When people actually think about custom cruisers, they generally imagine either the builder/artist following a vision of what he thinks the bike should be or the builder following the ideas of a client who has the vision but not the skills to bring it to reality. Most people, however, don't realize there is a third route to owning your dream custom. When Bonnie Pfiester decided she'd gone as far as she could go with dressing up her Vulcan, she set out to decide exactly what features she wanted on her ideal cruiser. She began by buying every motorcycle magazine she could find to research what styles appealed to her. Next, she went to tons of bike shows armed with a camera.
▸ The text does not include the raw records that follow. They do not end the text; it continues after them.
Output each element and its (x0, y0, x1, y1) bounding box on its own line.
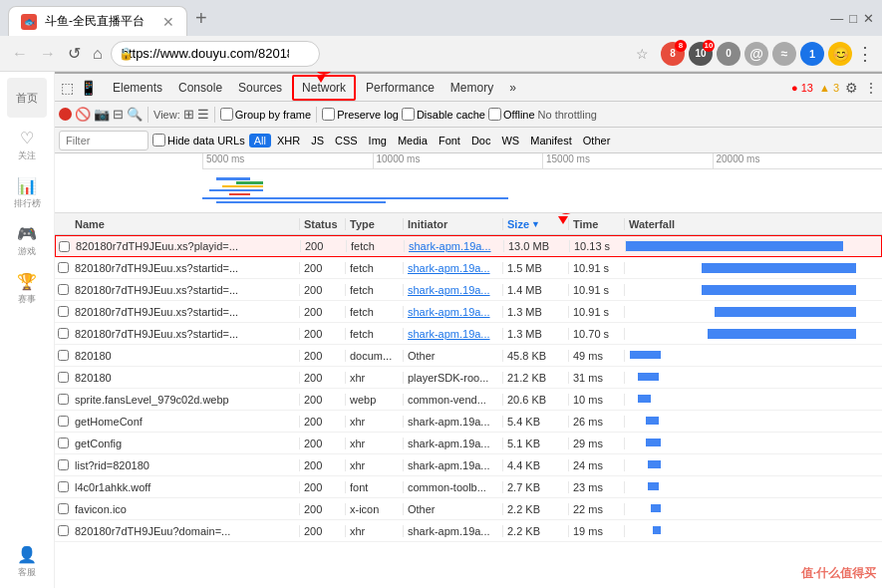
row-checkbox[interactable] (58, 372, 69, 383)
offline-label[interactable]: Offline (488, 108, 535, 121)
browser-tab[interactable]: 🐟 斗鱼-全民直播平台 ✕ (8, 6, 187, 36)
col-header-waterfall[interactable]: Waterfall (625, 218, 882, 230)
preserve-log-checkbox[interactable] (322, 108, 335, 121)
col-header-time[interactable]: Time (569, 218, 625, 230)
group-by-frame-checkbox[interactable] (220, 108, 233, 121)
sidebar-item-esports[interactable]: 🏆 赛事 (5, 267, 49, 311)
row-checkbox[interactable] (58, 459, 69, 470)
reload-button[interactable]: ↺ (64, 42, 85, 65)
col-header-name[interactable]: Name (71, 218, 300, 230)
tab-performance[interactable]: Performance (358, 73, 442, 103)
hide-data-urls-label[interactable]: Hide data URLs (152, 134, 245, 147)
filter-img[interactable]: Img (364, 134, 392, 147)
tab-network[interactable]: Network ① (292, 75, 356, 101)
restore-icon[interactable]: □ (849, 11, 857, 26)
bookmark-icon[interactable]: ☆ (636, 46, 649, 62)
tab-more[interactable]: » (501, 73, 524, 103)
filter-toggle-icon[interactable]: ⊟ (113, 107, 124, 122)
row-checkbox[interactable] (58, 350, 69, 361)
tab-memory[interactable]: Memory (442, 73, 501, 103)
filter-js[interactable]: JS (306, 134, 329, 147)
extension-icon-1[interactable]: 88 (661, 42, 685, 66)
clear-button[interactable]: 🚫 (75, 107, 91, 122)
menu-icon[interactable]: ⋮ (856, 43, 874, 65)
tab-elements[interactable]: Elements (105, 73, 170, 103)
col-header-size[interactable]: Size ▼ ② (503, 218, 569, 230)
device-icon[interactable]: 📱 (78, 78, 99, 98)
col-header-status[interactable]: Status (300, 218, 346, 230)
profile-icon[interactable]: 😊 (828, 42, 852, 66)
record-button[interactable] (59, 108, 72, 121)
back-button[interactable]: ← (8, 43, 32, 65)
tab-close-button[interactable]: ✕ (162, 14, 174, 30)
devtools-menu-icon[interactable]: ⋮ (864, 80, 878, 96)
row-checkbox[interactable] (58, 525, 69, 536)
filter-ws[interactable]: WS (496, 134, 524, 147)
list-view-icon[interactable]: ☰ (197, 107, 209, 122)
table-row[interactable]: favicon.ico 200 x-icon Other 2.2 KB 22 m… (55, 498, 882, 520)
new-tab-button[interactable]: + (187, 7, 215, 30)
row-initiator[interactable]: shark-apm.19a... (404, 306, 503, 318)
sidebar-item-follow[interactable]: ♡ 关注 (5, 124, 49, 167)
table-row[interactable]: 820180r7dTH9JEuu.xs?startid=... 200 fetc… (55, 279, 882, 301)
table-row[interactable]: 820180r7dTH9JEuu.xs?startid=... 200 fetc… (55, 301, 882, 323)
table-row[interactable]: l4c0r1ahkk.woff 200 font common-toolb...… (55, 476, 882, 498)
row-checkbox[interactable] (58, 503, 69, 514)
row-checkbox[interactable] (58, 284, 69, 295)
col-header-initiator[interactable]: Initiator (404, 218, 503, 230)
forward-button[interactable]: → (36, 43, 60, 65)
filter-css[interactable]: CSS (330, 134, 363, 147)
filter-font[interactable]: Font (434, 134, 465, 147)
extension-icon-4[interactable]: @ (744, 42, 768, 66)
offline-checkbox[interactable] (488, 108, 501, 121)
inspect-icon[interactable]: ⬚ (59, 78, 76, 98)
sidebar-item-service[interactable]: 👤 客服 (5, 544, 49, 588)
row-initiator[interactable]: shark-apm.19a... (405, 240, 504, 252)
group-by-frame-label[interactable]: Group by frame (220, 108, 311, 121)
hide-data-urls-checkbox[interactable] (152, 134, 165, 147)
sidebar-item-home[interactable]: 首页 (5, 76, 49, 120)
row-checkbox[interactable] (58, 438, 69, 448)
row-checkbox[interactable] (58, 481, 69, 492)
table-row[interactable]: 820180r7dTH9JEuu?domain=... 200 xhr shar… (55, 520, 882, 542)
row-checkbox[interactable] (58, 394, 69, 405)
extension-icon-3[interactable]: 0 (717, 42, 740, 66)
table-row[interactable]: getConfig 200 xhr shark-apm.19a... 5.1 K… (55, 433, 882, 454)
table-row[interactable]: sprite.fansLevel_979c02d.webp 200 webp c… (55, 389, 882, 411)
settings-icon[interactable]: ⚙ (845, 80, 858, 96)
table-row[interactable]: 820180 200 docum... Other 45.8 KB 49 ms (55, 345, 882, 367)
filter-other[interactable]: Other (578, 134, 616, 147)
table-row[interactable]: 820180 200 xhr playerSDK-roo... 21.2 KB … (55, 367, 882, 389)
row-checkbox[interactable] (58, 262, 69, 273)
extension-icon-6[interactable]: 1 (800, 42, 824, 66)
preserve-log-label[interactable]: Preserve log (322, 108, 399, 121)
minimize-icon[interactable]: — (830, 11, 843, 26)
url-input[interactable] (111, 41, 320, 67)
row-checkbox[interactable] (59, 241, 70, 252)
home-button[interactable]: ⌂ (89, 43, 107, 65)
tab-sources[interactable]: Sources (230, 73, 290, 103)
filter-all[interactable]: All (249, 134, 271, 147)
filter-manifest[interactable]: Manifest (525, 134, 577, 147)
tab-console[interactable]: Console (170, 73, 230, 103)
table-row[interactable]: 820180r7dTH9JEuu.xs?startid=... 200 fetc… (55, 257, 882, 279)
filter-doc[interactable]: Doc (466, 134, 496, 147)
disable-cache-checkbox[interactable] (402, 108, 415, 121)
table-row[interactable]: list?rid=820180 200 xhr shark-apm.19a...… (55, 454, 882, 476)
extension-icon-2[interactable]: 1010 (689, 42, 713, 66)
screenshot-button[interactable]: 📷 (94, 107, 110, 122)
row-checkbox[interactable] (58, 328, 69, 339)
sidebar-item-game[interactable]: 🎮 游戏 (5, 219, 49, 263)
row-checkbox[interactable] (58, 416, 69, 427)
grid-view-icon[interactable]: ⊞ (183, 107, 194, 122)
table-row[interactable]: 820180r7dTH9JEuu.xs?playid=... 200 fetch… (55, 235, 882, 257)
search-button[interactable]: 🔍 (127, 107, 143, 122)
filter-media[interactable]: Media (393, 134, 433, 147)
table-row[interactable]: getHomeConf 200 xhr shark-apm.19a... 5.4… (55, 411, 882, 433)
row-initiator[interactable]: shark-apm.19a... (404, 284, 503, 296)
col-header-type[interactable]: Type (346, 218, 404, 230)
row-checkbox[interactable] (58, 306, 69, 317)
table-row[interactable]: 820180r7dTH9JEuu.xs?startid=... 200 fetc… (55, 323, 882, 345)
filter-input[interactable] (59, 131, 148, 150)
extension-icon-5[interactable]: ≈ (772, 42, 796, 66)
Once she had gathered all this information, she sat down and studied her favorite modifications.

Gradually, a collage of her bike began to reveal itself. Extreme cruisers really attracted her-the pro-street look in particular. So, a big rear tire, low seat and looong front end were definitely on the list. Since she has long legs, Pfiester also wanted a stretched-out riding position with forward controls. The fit and finish needed to be top-notch to compare to the bikes she'd seen at all the shows. Once she had the broad strokes of her custom cruiser outlined, she sat back and waited. Now this wasn't a passive waiting, but rather an active one that involved reading all the cycle-trading magazines, classifieds and web sites. With a long-term vision in mind, she was able to resist bikes that might have interested her while waiting for her bike to reveal itself. Eventually, she discovered her bike for sale on the Wicked Custom Cycles web site (www.wickedcustomcycles.com).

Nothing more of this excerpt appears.